#### What you have to do:
Please return every line below that contains the string "Curso".

== Provided data

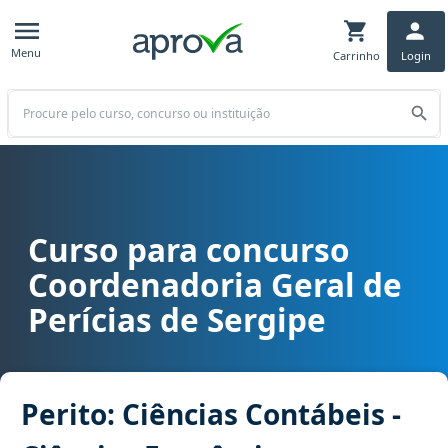
Menu
Carrinho
Login
Buscar
Curso para concurso
Curso para concurso COGERP (SE) - Coordenadoria Geral de Perícia
Coordenadoria Geral de
Perícias de Sergipe
Perito: Ciências Contábeis -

====

#### Output below:
Curso para concurso
Curso para concurso COGERP (SE) - Coordenadoria Geral de Perícia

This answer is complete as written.